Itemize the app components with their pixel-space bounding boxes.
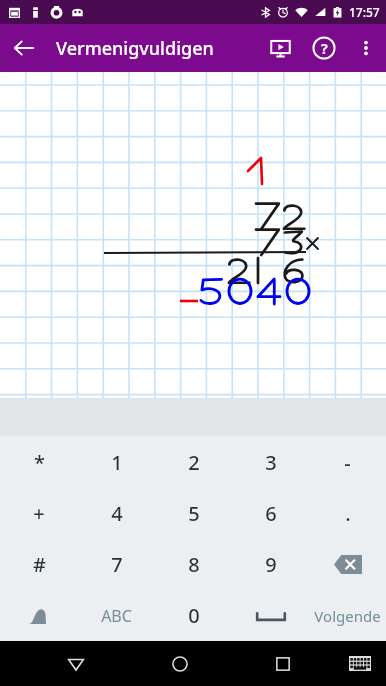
button[interactable]: + [0, 488, 78, 539]
staticText: 4 [111, 500, 123, 527]
staticText: 8 [188, 551, 200, 578]
button[interactable]: 2 [155, 436, 232, 488]
button[interactable]: - [309, 436, 386, 488]
staticText: Volgende [314, 606, 381, 626]
staticText: 6 [265, 500, 277, 527]
button[interactable]: Switch keyboard [334, 641, 386, 686]
button[interactable]: More options [346, 28, 386, 68]
staticText: 9 [265, 551, 277, 578]
button[interactable]: Home [128, 641, 231, 686]
staticText: 7 [111, 551, 123, 578]
staticText: 0 [188, 602, 200, 629]
staticText: 3 [265, 449, 277, 476]
button[interactable]: Play video [258, 26, 302, 70]
button[interactable]: 7 [78, 539, 155, 590]
button[interactable]: # [0, 539, 78, 590]
staticText: - [344, 449, 351, 476]
button[interactable]: Emoji [0, 590, 78, 641]
button[interactable]: ABC [78, 590, 155, 641]
button[interactable]: Backspace [309, 539, 386, 590]
staticText: Vermenigvuldigen [56, 36, 258, 61]
staticText: ABC [101, 605, 132, 627]
button[interactable]: 1 [78, 436, 155, 488]
staticText: ? [321, 39, 328, 58]
button[interactable]: 4 [78, 488, 155, 539]
staticText: # [33, 551, 46, 578]
button[interactable]: * [0, 436, 78, 488]
button[interactable]: 5 [155, 488, 232, 539]
button[interactable]: . [309, 488, 386, 539]
button[interactable]: Volgende [309, 590, 386, 641]
button[interactable]: Space [232, 590, 309, 641]
button[interactable]: 0 [155, 590, 232, 641]
button[interactable]: 3 [232, 436, 309, 488]
staticText: 5 [188, 500, 200, 527]
staticText: 2 [188, 449, 200, 476]
staticText: 17:57 [349, 4, 380, 20]
staticText: * [34, 449, 45, 476]
button[interactable]: 8 [155, 539, 232, 590]
button[interactable]: Back [0, 24, 48, 72]
button[interactable]: 9 [232, 539, 309, 590]
button[interactable]: Help [302, 26, 346, 70]
button[interactable]: Back [24, 641, 128, 686]
staticText: . [345, 500, 351, 527]
staticText: + [33, 500, 45, 527]
button[interactable]: Recent apps [231, 641, 334, 686]
staticText: 1 [111, 449, 123, 476]
button[interactable]: 6 [232, 488, 309, 539]
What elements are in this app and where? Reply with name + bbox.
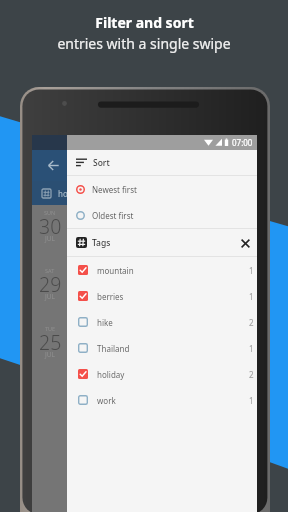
staticText: JUL (45, 234, 55, 243)
staticText: holiday (97, 369, 125, 380)
button[interactable]: holiday (32, 181, 257, 205)
staticText: 1 (249, 343, 254, 354)
staticText: 2 (249, 317, 254, 328)
button[interactable]: Sort (67, 150, 257, 175)
staticText: 1 (249, 291, 254, 302)
staticText: Thailand (97, 343, 130, 354)
staticText: mountain (97, 265, 134, 276)
button[interactable]: mountain (67, 257, 257, 283)
staticText: 25 (39, 329, 62, 356)
button[interactable]: hike (67, 309, 257, 335)
staticText: hike (97, 317, 113, 328)
button[interactable]: Close (236, 234, 254, 252)
button[interactable]: Oldest first (67, 202, 257, 228)
staticText: entries with a single swipe (57, 34, 231, 53)
staticText: SUN (44, 209, 56, 216)
staticText: 1 (249, 395, 254, 406)
staticText: berries (97, 291, 124, 302)
button[interactable]: Tags (67, 229, 257, 256)
staticText: Filter and sort (95, 13, 194, 32)
button[interactable]: Newest first (67, 176, 257, 202)
staticText: Newest first (92, 184, 137, 195)
button[interactable]: Back (40, 150, 67, 181)
staticText: holiday (58, 188, 86, 199)
staticText: 1 (249, 265, 254, 276)
button[interactable]: work (67, 387, 257, 413)
staticText: JUL (45, 292, 55, 301)
staticText: TUE (45, 325, 56, 332)
staticText: 29 (39, 271, 62, 298)
button[interactable]: holiday (67, 361, 257, 387)
staticText: work (97, 395, 116, 406)
staticText: SAT (45, 267, 55, 274)
button[interactable]: Thailand (67, 335, 257, 361)
staticText: 2 (249, 369, 254, 380)
staticText: Tags (92, 237, 111, 249)
staticText: JUL (45, 350, 55, 359)
staticText: Oldest first (92, 210, 134, 221)
button[interactable]: berries (67, 283, 257, 309)
staticText: Sort (93, 157, 110, 169)
staticText: 07:00 (232, 137, 253, 148)
staticText: 30 (39, 213, 62, 240)
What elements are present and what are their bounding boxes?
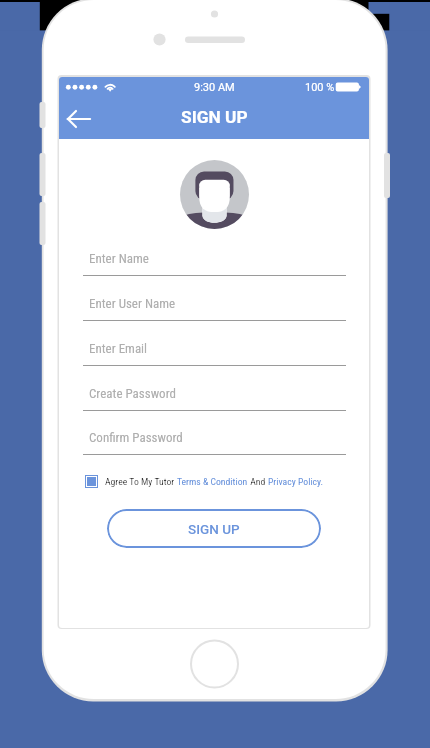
staticText: Confirm Password bbox=[89, 430, 183, 445]
staticText: Privacy Policy. bbox=[268, 476, 324, 487]
staticText: Enter Name bbox=[89, 251, 149, 266]
staticText: SIGN UP bbox=[181, 107, 248, 127]
staticText: Terms & Condition bbox=[177, 476, 248, 487]
button[interactable]: SIGN UP bbox=[107, 509, 321, 548]
staticText: 100 % bbox=[305, 81, 335, 94]
staticText: Create Password bbox=[89, 386, 176, 401]
button[interactable]: Back bbox=[63, 102, 97, 136]
staticText: And bbox=[248, 476, 268, 487]
staticText: Agree To My Tutor bbox=[105, 476, 177, 487]
staticText: SIGN UP bbox=[188, 521, 240, 537]
button[interactable]: Agree To My Tutor bbox=[85, 475, 324, 488]
staticText: Enter User Name bbox=[89, 296, 176, 311]
staticText: Enter Email bbox=[89, 341, 148, 356]
staticText: 9:30 AM bbox=[194, 81, 235, 94]
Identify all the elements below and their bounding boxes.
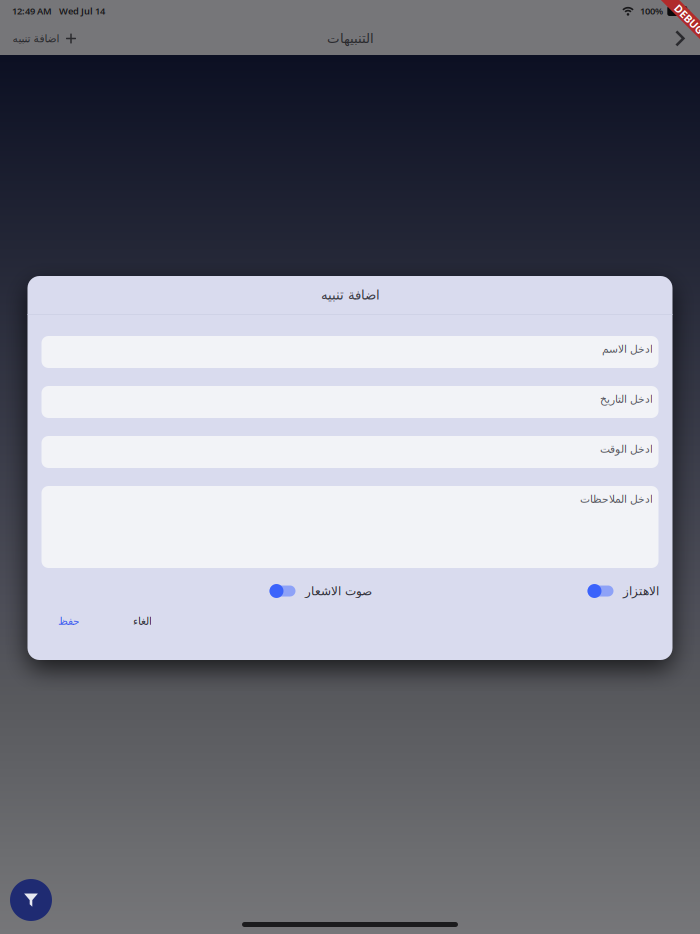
staticText: الاهتزاز — [622, 584, 658, 598]
staticText: Wed Jul 14 — [59, 5, 105, 17]
button[interactable]: اضافة تنبيه — [3, 22, 85, 55]
staticText: ادخل الملاحظات — [580, 493, 652, 505]
staticText: 12:49 AM — [12, 5, 52, 17]
button[interactable]: حفظ — [52, 611, 84, 631]
button[interactable]: Filter — [10, 879, 52, 921]
staticText: 100% — [640, 5, 663, 17]
staticText: الغاء — [132, 615, 152, 627]
staticText: اضافة تنبيه — [320, 287, 380, 302]
staticText: ادخل التاريخ — [600, 393, 652, 405]
staticText: صوت الاشعار — [304, 584, 372, 598]
staticText: اضافة تنبيه — [12, 32, 59, 44]
staticText: DEBUG — [662, 33, 699, 47]
staticText: ادخل الوقت — [600, 443, 652, 455]
staticText: التنبيهات — [326, 31, 374, 46]
button[interactable]: الغاء — [128, 611, 156, 631]
button[interactable]: Back — [663, 22, 697, 55]
staticText: ادخل الاسم — [602, 343, 652, 355]
staticText: حفظ — [58, 615, 80, 627]
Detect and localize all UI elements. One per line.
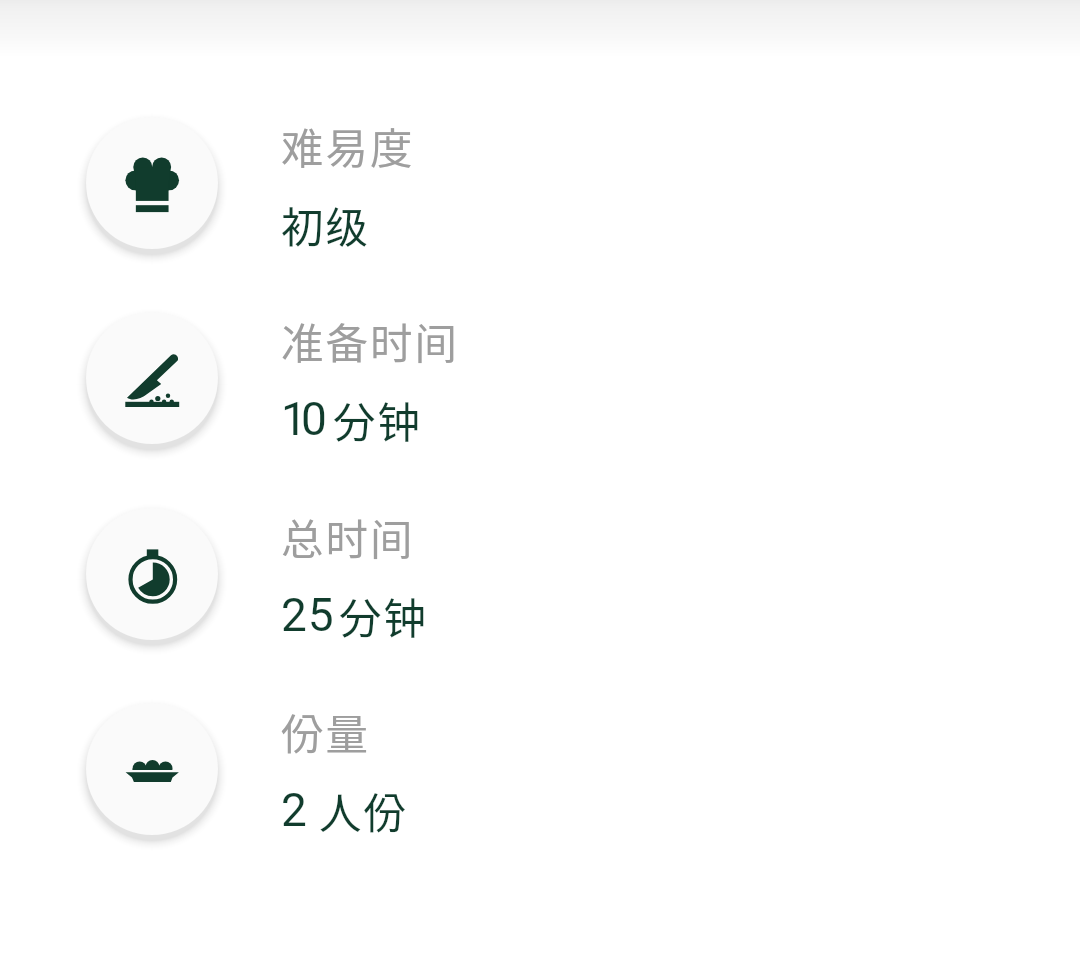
staticText: 准备时间	[281, 310, 460, 372]
staticText: 1	[281, 392, 308, 446]
other: 份量	[86, 703, 218, 835]
other: 准备时间	[86, 312, 218, 444]
button[interactable]: 总时间	[0, 508, 1080, 649]
button[interactable]: 难易度	[0, 117, 1080, 258]
button[interactable]: 份量	[0, 703, 1080, 844]
staticText: 难易度	[281, 115, 415, 177]
staticText: 总时间	[281, 506, 415, 568]
staticText: 2	[281, 783, 308, 837]
staticText: 份量	[281, 701, 371, 763]
staticText: 25	[281, 588, 335, 642]
button[interactable]: 准备时间	[0, 312, 1080, 453]
other: 难易度	[86, 117, 218, 249]
staticText: 分钟	[333, 389, 423, 451]
other: 总时间	[86, 508, 218, 640]
staticText: 初级	[281, 194, 371, 256]
staticText: 人份	[319, 780, 409, 842]
staticText: 分钟	[339, 585, 429, 647]
staticText: 0	[301, 392, 328, 446]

□ □ □ □

Only lines from the one holding "Detect and localize" through the last line of the entries above are wanted, both ends included, each retyped exactly; no pictures.

Detect and localize all UI elements. One per line.
staticText: 准备时间	[281, 310, 460, 372]
staticText: 1	[281, 392, 308, 446]
other: 份量	[86, 703, 218, 835]
other: 准备时间	[86, 312, 218, 444]
button[interactable]: 总时间	[0, 508, 1080, 649]
button[interactable]: 难易度	[0, 117, 1080, 258]
button[interactable]: 份量	[0, 703, 1080, 844]
staticText: 难易度	[281, 115, 415, 177]
staticText: 总时间	[281, 506, 415, 568]
staticText: 2	[281, 783, 308, 837]
staticText: 份量	[281, 701, 371, 763]
staticText: 25	[281, 588, 335, 642]
button[interactable]: 准备时间	[0, 312, 1080, 453]
other: 难易度	[86, 117, 218, 249]
staticText: 分钟	[333, 389, 423, 451]
other: 总时间	[86, 508, 218, 640]
staticText: 初级	[281, 194, 371, 256]
staticText: 人份	[319, 780, 409, 842]
staticText: 分钟	[339, 585, 429, 647]
staticText: 0	[301, 392, 328, 446]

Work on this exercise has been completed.